# Migrate Vega datasets to Ibis.

In [1]:
import vega_datasets

In [2]:
import ibis.mapd
from ibis.pandas.client import  infer_pandas_schema
from pandas import Series, Index, DataFrame

In [3]:
def try_to_load(dataset):
    """Some datasets will not load."""
    try: return dataset()
    except: return DataFrame()

In [4]:
def load_vega_datasets(limit=0):
    return {
        object: try_to_load(getattr(vega_datasets.data, object)) 
        for i, object in enumerate(dir(vega_datasets.data))
        if not limit or i < limit
    }

In [5]:
MAPPING = {
    'year': 'year_', 'Year': 'year_', 'value': 'value_', 
    'DATE': 'date_', 'Date': 'date_', 'date': 'date_',
    'time': 'time_', 'count': 'count_', "group": "group_",
    'end': 'end_', "start": "start_", "key": "key_", "id": "id_",
    'month': 'month_'
}

In [22]:
from importnb import Notebook

with Notebook():
    try:
        from . import truncate_tweets
    except:
        import truncate_tweets

In [18]:
def preprocess_df(df):
    global MAPPING
    df.columns = df.columns.astype(str).str.replace(' ', '_').str.replace('-', '_').str.replace('"', '')

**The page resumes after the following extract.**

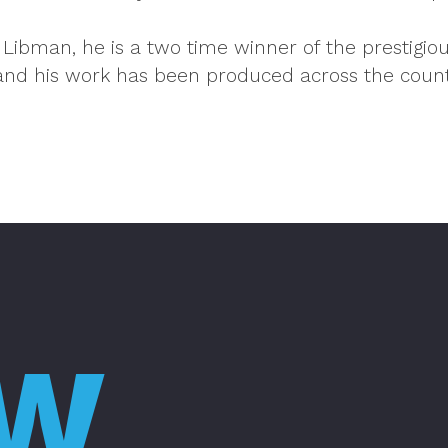
 Libman, he is a two time winner of the prestigi
and his work has been produced across the coun
OW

    df = df.rename(columns=MAPPING)
    
    if 'Title' in df.columns:
        """In movies the integers mess things up"""
        df['Title'] = df['Title'].astype(str)

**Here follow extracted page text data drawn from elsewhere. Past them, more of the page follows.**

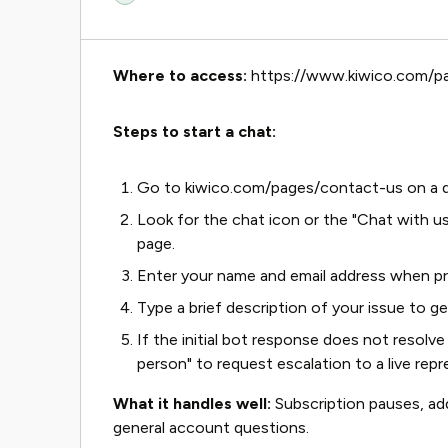
Where to access:
https://www.kiwico.com/p
Steps to start a chat:
Go to kiwico.com/pages/contact-us on a d
Look for the chat icon or the "Chat with us
page.
Enter your name and email address when p
Type a brief description of your issue to ge
If the initial bot response does not resolve 
person" to request escalation to a live repr
What it handles well:
Subscription pauses, add
general account questions.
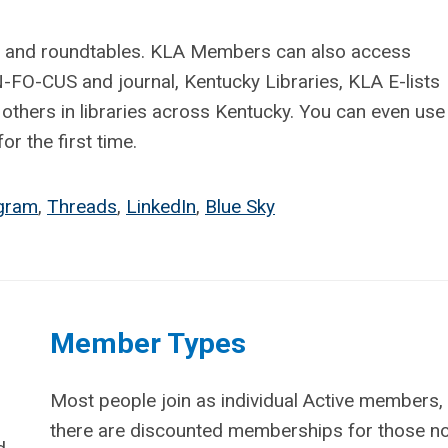
ns, and roundtables. KLA Members can also access
N-FO-CUS and journal, Kentucky Libraries, KLA E-lists
 others in libraries across Kentucky. You can even use 
r the first time.
agram
,
Threads
,
LinkedIn
,
Blue Sky
Member Types
Most people join as individual Active members,
there are discounted memberships for those n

    """Rename the columns"""
    df = df[df.columns[list(df.columns.astype(str).map(lambda x: x[0].isalpha()))]]
    return df
    

In [19]:
def load_data(client, table_name, df): 
    df = df.pipe(preprocess_df)
    client.create_table(table_name, schema=infer_pandas_schema(df))    
    client.load_data(table_name, df, method='columnar', create=False)

In [20]:
def migrate(client, **data):
    global MAPPING
    for key, value in data.items():
        if len(value):
            try: client.drop_table(key)
            except: ...
            
            if not isinstance(value, DataFrame) or not len(value.columns): 
                """Skip empty frames"""
                continue
            
            if key in ('unemployment', 'weather', 'movies'):
                """Explicitly ignore these datasets."""
                continue

            load_data(client, key, value)
    return client

# Other VegaLite datasets

In [21]:
from altair.vegalite.v2.examples import simple_bar_chart

extras = {
    "simple_bar_chart": simple_bar_chart.data
}

# MapD

In [15]:
default = dict(
    host='192.168.99.100', user='mapd', password='HyperInteractive',
    port=32769, database='mapd')

def mapd(**host):
    return ibis.mapd.connect(**(host or default))

def build_mapd():    
    with mapd(**host) as mapd:
        mapd.load_data = mapd.con.load_table
        migrate(mapd, **extras)
        migrate(mapd, tweets=truncate_tweets.sample(1000))
        migrate(mapd, **load_vega_datasets())
    return host

# Pandas

In [27]:
def build_pandas():
    pandas = ibis.pandas.connect({})
    pandas = migrate(pandas, **extras, **load_vega_datasets())
    pandas = migrate(pandas, tweets=truncate_tweets.sample(1000)[-1])
    return pandas